● **WHAT THE TASK REQUIRES**:
Your output should repeat the entries below exactly. It should contain no images.

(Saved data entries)
* * *

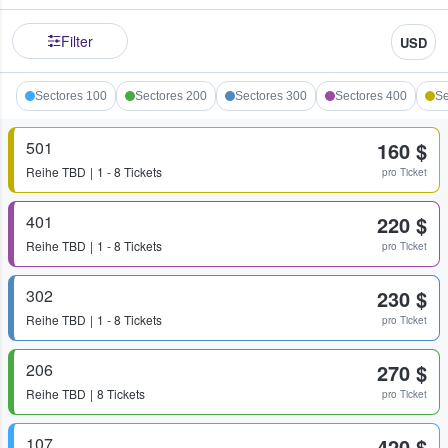
Filter
USD
Sectores 100
Sectores 200
Sectores 300
Sectores 400
Se
501
160 $
Reihe
TBD
1 - 8 Tickets
pro Ticket
401
220 $
Reihe
TBD
1 - 8 Tickets
pro Ticket
302
230 $
Reihe
TBD
1 - 8 Tickets
pro Ticket
206
270 $
Reihe
TBD
8 Tickets
pro Ticket
107
420 $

* * *

● **WRITTEN REPLY**:
Filter
USD
Sectores 100
Sectores 200
Sectores 300
Sectores 400
Se
501
160 $
Reihe
TBD
1 - 8 Tickets
pro Ticket
401
220 $
Reihe
TBD
1 - 8 Tickets
pro Ticket
302
230 $
Reihe
TBD
1 - 8 Tickets
pro Ticket
206
270 $
Reihe
TBD
8 Tickets
pro Ticket
107
420 $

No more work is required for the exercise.